Every year on July 1, the baseball world celebrates “Bobby Bonilla Day.” This is the day that the New York Mets pay former MLB All-Star Bobby Bonilla $1.19 million.
I should explain.
In 1999, the Mets released Bonilla after just one season. However, they still owed Bonilla $5.9 million. Bonilla and his agent thus cut a deal with the organization, stating that Bonilla would defer the payment for a decade. The Mets would then have to pay Bonilla $1.19 million every year starting in 2011 and ending in 2035.

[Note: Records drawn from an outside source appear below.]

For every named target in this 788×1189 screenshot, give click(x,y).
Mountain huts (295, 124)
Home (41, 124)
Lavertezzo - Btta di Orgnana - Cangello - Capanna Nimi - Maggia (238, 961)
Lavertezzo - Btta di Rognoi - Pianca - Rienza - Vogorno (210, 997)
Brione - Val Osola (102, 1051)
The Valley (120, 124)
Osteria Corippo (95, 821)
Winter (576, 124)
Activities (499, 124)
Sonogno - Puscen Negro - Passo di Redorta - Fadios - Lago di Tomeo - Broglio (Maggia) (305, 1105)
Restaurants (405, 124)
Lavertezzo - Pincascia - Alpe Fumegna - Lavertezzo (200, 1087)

Yes, you read that right. A guy that hasn’t played for the Mets in 20 years is still getting more per-year than Pete Alonso is right now.
On Monday, Bonilla will receive his ninth installment of $1,119,248.20, with 16 installments left.
Bonilla played in the majors for 16 years, from 1986-2001. This included two separate stints with the Mets, one from 1992-1995 and the other in 1999. He finished his long career batting .279 with 287 home runs and 1,173 RBIs.
He was selected to six All-Star games in his career, won three Silver Slugger Awards and was a World Series champion in 1997 with the Florida Marlins.
So yes, happy Bobby Bonilla Day for the ninth time. There’s only 16 more!
As for the Mets, it’s probably a day they like to forget every single year. Let’s be real, it’s tough to pay a guy $1.19 million every single July when he hasn’t played for the team in 20 years. Moreover, it’s especially tough when the organization is struggling for any type of positive news lately.